START RECORDS TO PROCESS

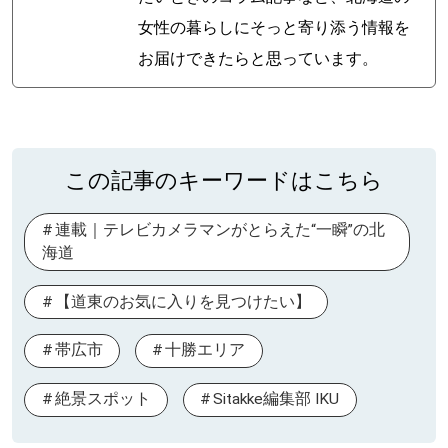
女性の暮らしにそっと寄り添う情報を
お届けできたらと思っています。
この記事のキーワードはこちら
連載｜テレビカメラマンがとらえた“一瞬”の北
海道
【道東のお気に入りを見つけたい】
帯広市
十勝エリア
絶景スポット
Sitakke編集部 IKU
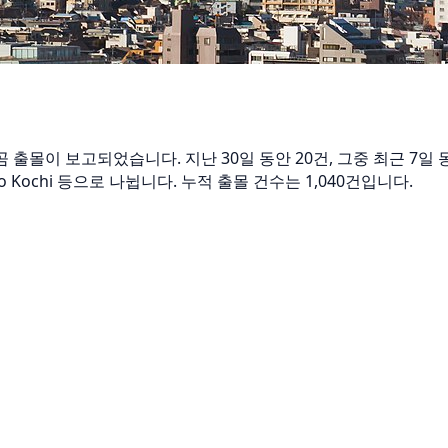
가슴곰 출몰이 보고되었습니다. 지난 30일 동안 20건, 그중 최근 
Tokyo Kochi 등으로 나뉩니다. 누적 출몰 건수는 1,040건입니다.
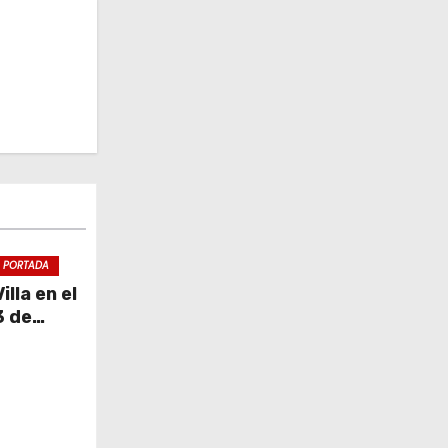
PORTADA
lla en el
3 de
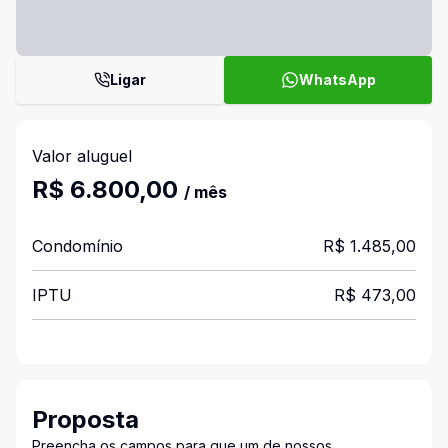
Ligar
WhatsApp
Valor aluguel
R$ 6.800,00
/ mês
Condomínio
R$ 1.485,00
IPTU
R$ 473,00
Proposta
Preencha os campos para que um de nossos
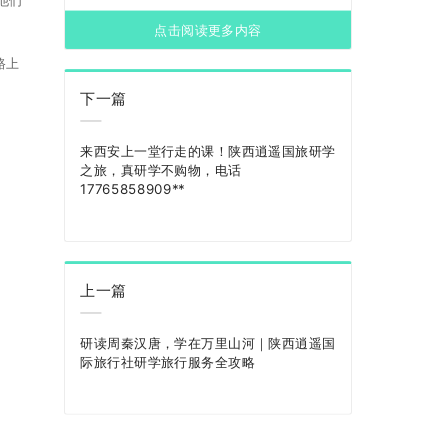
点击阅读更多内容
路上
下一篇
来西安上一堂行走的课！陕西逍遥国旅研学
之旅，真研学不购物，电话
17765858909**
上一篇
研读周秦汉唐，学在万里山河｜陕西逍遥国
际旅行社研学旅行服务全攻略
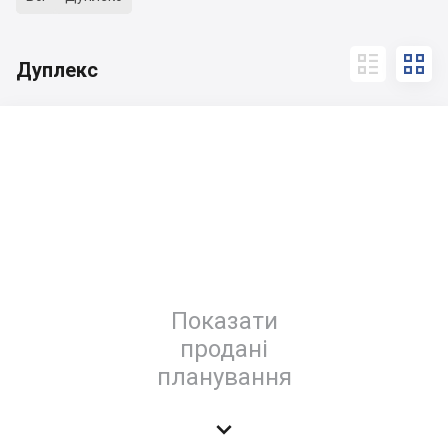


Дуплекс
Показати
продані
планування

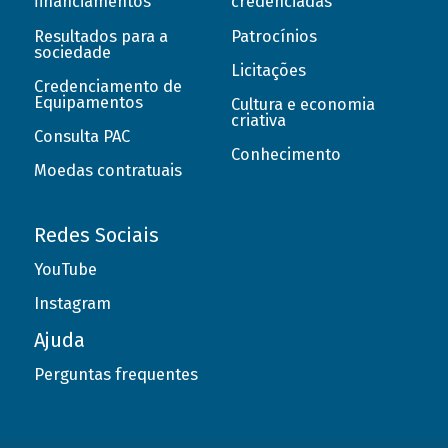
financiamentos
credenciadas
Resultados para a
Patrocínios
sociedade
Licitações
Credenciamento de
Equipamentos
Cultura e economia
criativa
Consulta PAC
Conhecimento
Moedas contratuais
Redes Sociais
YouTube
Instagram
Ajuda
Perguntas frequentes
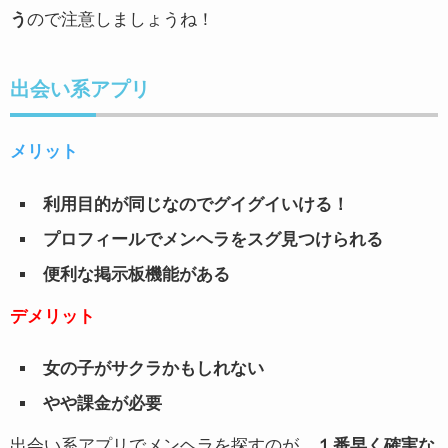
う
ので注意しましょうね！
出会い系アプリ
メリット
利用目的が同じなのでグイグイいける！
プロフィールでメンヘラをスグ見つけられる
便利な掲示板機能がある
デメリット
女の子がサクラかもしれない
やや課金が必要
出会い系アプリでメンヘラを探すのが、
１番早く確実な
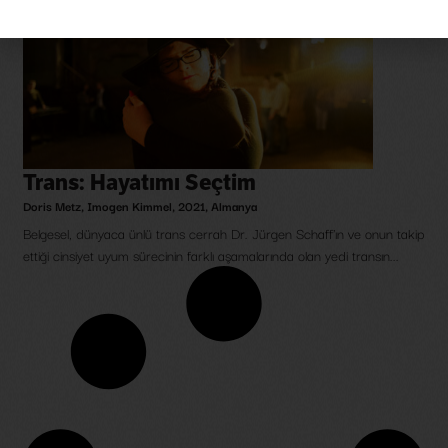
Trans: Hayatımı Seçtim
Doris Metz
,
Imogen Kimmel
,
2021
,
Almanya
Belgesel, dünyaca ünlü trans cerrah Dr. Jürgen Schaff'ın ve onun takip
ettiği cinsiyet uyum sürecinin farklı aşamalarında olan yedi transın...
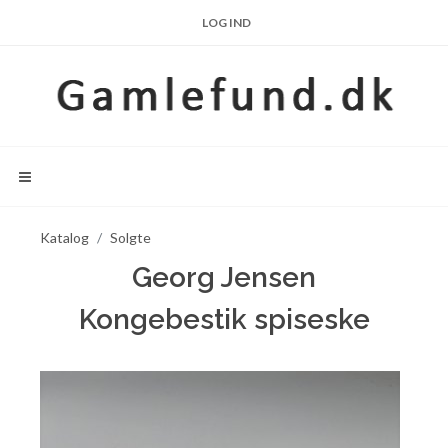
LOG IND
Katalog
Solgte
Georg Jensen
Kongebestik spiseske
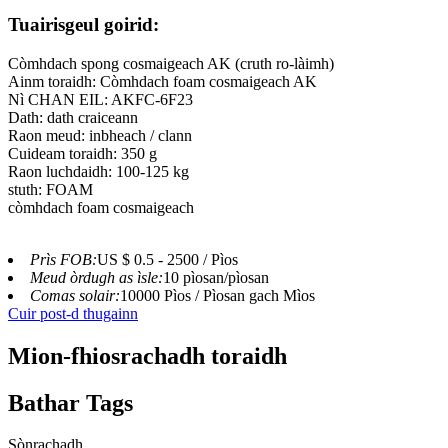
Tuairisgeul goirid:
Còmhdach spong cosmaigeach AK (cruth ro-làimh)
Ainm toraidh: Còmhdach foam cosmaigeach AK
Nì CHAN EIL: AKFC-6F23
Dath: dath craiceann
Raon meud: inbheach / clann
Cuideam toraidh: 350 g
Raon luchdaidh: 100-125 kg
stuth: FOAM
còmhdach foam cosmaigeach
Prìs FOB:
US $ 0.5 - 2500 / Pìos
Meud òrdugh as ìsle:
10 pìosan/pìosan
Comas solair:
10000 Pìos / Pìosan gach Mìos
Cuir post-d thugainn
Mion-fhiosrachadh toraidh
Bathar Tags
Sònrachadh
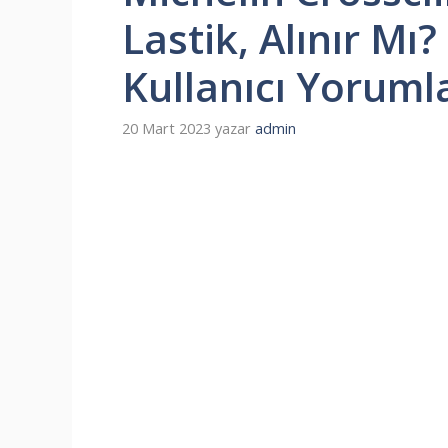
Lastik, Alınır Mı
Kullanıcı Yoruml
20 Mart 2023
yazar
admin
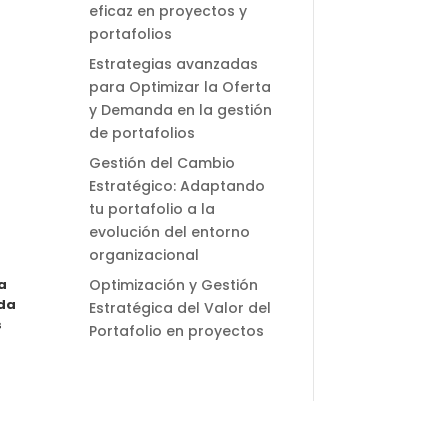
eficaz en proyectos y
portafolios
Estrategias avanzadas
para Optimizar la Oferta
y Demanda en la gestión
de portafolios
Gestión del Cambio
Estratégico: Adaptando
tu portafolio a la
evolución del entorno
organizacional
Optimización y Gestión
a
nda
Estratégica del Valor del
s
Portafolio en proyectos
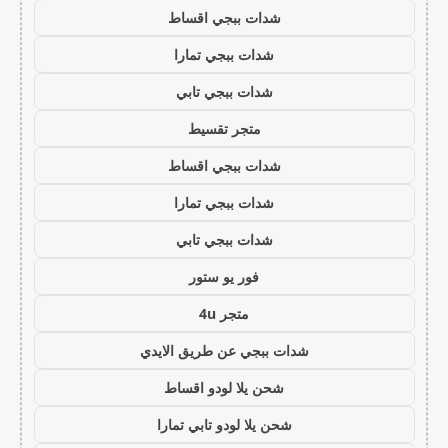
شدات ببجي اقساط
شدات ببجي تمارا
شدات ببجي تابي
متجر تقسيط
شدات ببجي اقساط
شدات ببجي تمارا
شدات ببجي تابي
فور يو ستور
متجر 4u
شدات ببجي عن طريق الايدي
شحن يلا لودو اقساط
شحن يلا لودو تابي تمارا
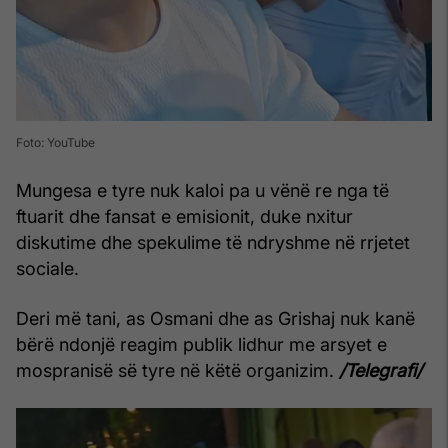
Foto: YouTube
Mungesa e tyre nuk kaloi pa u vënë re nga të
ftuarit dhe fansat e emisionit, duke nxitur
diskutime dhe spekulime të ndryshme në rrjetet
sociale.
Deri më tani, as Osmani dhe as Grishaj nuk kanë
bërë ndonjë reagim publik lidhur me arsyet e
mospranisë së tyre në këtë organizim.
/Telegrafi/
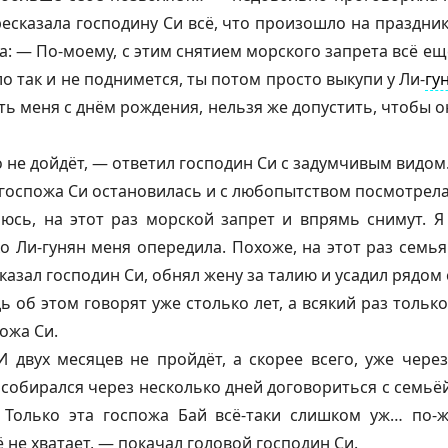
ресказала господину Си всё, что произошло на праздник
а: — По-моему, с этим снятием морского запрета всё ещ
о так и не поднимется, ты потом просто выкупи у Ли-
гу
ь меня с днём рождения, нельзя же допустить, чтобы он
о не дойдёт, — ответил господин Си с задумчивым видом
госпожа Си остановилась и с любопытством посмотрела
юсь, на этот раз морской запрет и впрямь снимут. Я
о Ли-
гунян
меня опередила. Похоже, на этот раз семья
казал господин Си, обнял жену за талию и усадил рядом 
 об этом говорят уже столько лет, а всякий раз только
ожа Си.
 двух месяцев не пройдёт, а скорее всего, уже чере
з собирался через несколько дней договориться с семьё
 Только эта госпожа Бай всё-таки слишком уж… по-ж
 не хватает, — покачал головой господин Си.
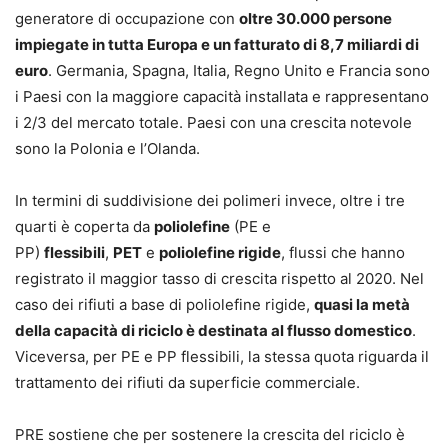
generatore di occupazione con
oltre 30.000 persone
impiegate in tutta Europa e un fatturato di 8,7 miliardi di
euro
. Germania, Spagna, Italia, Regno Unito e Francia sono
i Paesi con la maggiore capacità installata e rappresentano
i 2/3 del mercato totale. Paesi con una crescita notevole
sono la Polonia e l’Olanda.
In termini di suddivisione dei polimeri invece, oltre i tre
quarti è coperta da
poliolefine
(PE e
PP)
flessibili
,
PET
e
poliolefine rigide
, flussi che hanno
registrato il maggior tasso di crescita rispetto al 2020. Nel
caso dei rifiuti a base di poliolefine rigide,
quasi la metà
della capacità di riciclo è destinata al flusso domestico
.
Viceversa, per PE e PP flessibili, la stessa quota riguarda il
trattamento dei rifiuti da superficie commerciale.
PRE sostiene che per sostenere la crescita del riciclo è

END RECORDS TO PROCESS

Omit pictures; set down the rest of the material word for word.

SOLUTION TO THE PROBLEM:
女性の暮らしにそっと寄り添う情報を
お届けできたらと思っています。
この記事のキーワードはこちら
連載｜テレビカメラマンがとらえた“一瞬”の北
海道
【道東のお気に入りを見つけたい】
帯広市
十勝エリア
絶景スポット
Sitakke編集部 IKU
가슴곰 출몰이 보고되었습니다. 지난 30일 동안 20건, 그중 최근 
Tokyo Kochi 등으로 나뉩니다. 누적 출몰 건수는 1,040건입니다.
PORTADA
lla en el
3 de
Ligar
WhatsApp
Valor aluguel
R$ 6.800,00
/ mês
Condomínio
R$ 1.485,00
IPTU
R$ 473,00
Proposta
Preencha os campos para que um de nossos
点击阅读更多内容
路上
下一篇
来西安上一堂行走的课！陕西逍遥国旅研学
之旅，真研学不购物，电话
17765858909**
上一篇
研读周秦汉唐，学在万里山河｜陕西逍遥国
际旅行社研学旅行服务全攻略


Дуплекс
Показати
продані
планування

financiamentos
credenciadas
Resultados para a
Patrocínios
sociedade
Licitações
Credenciamento de
Equipamentos
Cultura e economia
criativa
Consulta PAC
Conhecimento
Moedas contratuais
Redes Sociais
YouTube
Instagram
Ajuda
Perguntas frequentes
う
ので注意しましょうね！
出会い系アプリ
メリット
利用目的が同じなのでグイグイいける！
プロフィールでメンヘラをスグ見つけられる
便利な掲示板機能がある
デメリット
女の子がサクラかもしれない
やや課金が必要
出会い系アプリでメンヘラを探すのが、
１番早く確実な
Trans: Hayatımı Seçtim
Doris Metz
,
Imogen Kimmel
,
2021
,
Almanya
Belgesel, dünyaca ünlü trans cerrah Dr. Jürgen Schaff'ın ve onun takip
ettiği cinsiyet uyum sürecinin farklı aşamalarında olan yedi transın...
LOG IND
Katalog
Solgte
Georg Jensen
Kongebestik spiseske
Tuairisgeul goirid:
Còmhdach spong cosmaigeach AK (cruth ro-làimh)
Ainm toraidh: Còmhdach foam cosmaigeach AK
Nì CHAN EIL: AKFC-6F23
Dath: dath craiceann
Raon meud: inbheach / clann
Cuideam toraidh: 350 g
Raon luchdaidh: 100-125 kg
stuth: FOAM
còmhdach foam cosmaigeach
Prìs FOB:
US $ 0.5 - 2500 / Pìos
Meud òrdugh as ìsle:
10 pìosan/pìosan
Comas solair:
10000 Pìos / Pìosan gach Mìos
Cuir post-d thugainn
Mion-fhiosrachadh toraidh
Bathar Tags
Sònrachadh
Lastik, Alınır Mı
Kullanıcı Yoruml
20 Mart 2023
yazar
admin
eficaz en proyectos y
portafolios
Estrategias avanzadas
para Optimizar la Oferta
y Demanda en la gestión
de portafolios
Gestión del Cambio
Estratégico: Adaptando
tu portafolio a la
evolución del entorno
organizacional
Optimización y Gestión
a
nda
Estratégica del Valor del
s
Portafolio en proyectos
شدات ببجي اقساط
شدات ببجي تمارا
شدات ببجي تابي
متجر تقسيط
شدات ببجي اقساط
شدات ببجي تمارا
شدات ببجي تابي
فور يو ستور
متجر 4u
شدات ببجي عن طريق الايدي
شحن يلا لودو اقساط
شحن يلا لودو تابي تمارا
Foto: YouTube
Mungesa e tyre nuk kaloi pa u vënë re nga të
ftuarit dhe fansat e emisionit, duke nxitur
diskutime dhe spekulime të ndryshme në rrjetet
sociale.
Deri më tani, as Osmani dhe as Grishaj nuk kanë
bërë ndonjë reagim publik lidhur me arsyet e
mospranisë së tyre në këtë organizim.
/Telegrafi/
ресказала господину Си всё, что произошло на праздник
а: — По-моему, с этим снятием морского запрета всё ещ
о так и не поднимется, ты потом просто выкупи у Ли-
гу
ь меня с днём рождения, нельзя же допустить, чтобы он
о не дойдёт, — ответил господин Си с задумчивым видом
госпожа Си остановилась и с любопытством посмотрела
юсь, на этот раз морской запрет и впрямь снимут. Я
о Ли-
гунян
меня опередила. Похоже, на этот раз семья
казал господин Си, обнял жену за талию и усадил рядом 
 об этом говорят уже столько лет, а всякий раз только
ожа Си.
 двух месяцев не пройдёт, а скорее всего, уже чере
з собирался через несколько дней договориться с семьё
 Только эта госпожа Бай всё-таки слишком уж… по-ж
 не хватает, — покачал головой господин Си.
generatore di occupazione con
oltre 30.000 persone
impiegate in tutta Europa e un fatturato di 8,7 miliardi di
euro
. Germania, Spagna, Italia, Regno Unito e Francia sono
i Paesi con la maggiore capacità installata e rappresentano
i 2/3 del mercato totale. Paesi con una crescita notevole
sono la Polonia e l’Olanda.
In termini di suddivisione dei polimeri invece, oltre i tre
quarti è coperta da
poliolefine
(PE e
PP)
flessibili
,
PET
e
poliolefine rigide
, flussi che hanno
registrato il maggior tasso di crescita rispetto al 2020. Nel
caso dei rifiuti a base di poliolefine rigide,
quasi la metà
della capacità di riciclo è destinata al flusso domestico
.
Viceversa, per PE e PP flessibili, la stessa quota riguarda il
trattamento dei rifiuti da superficie commerciale.
PRE sostiene che per sostenere la crescita del riciclo è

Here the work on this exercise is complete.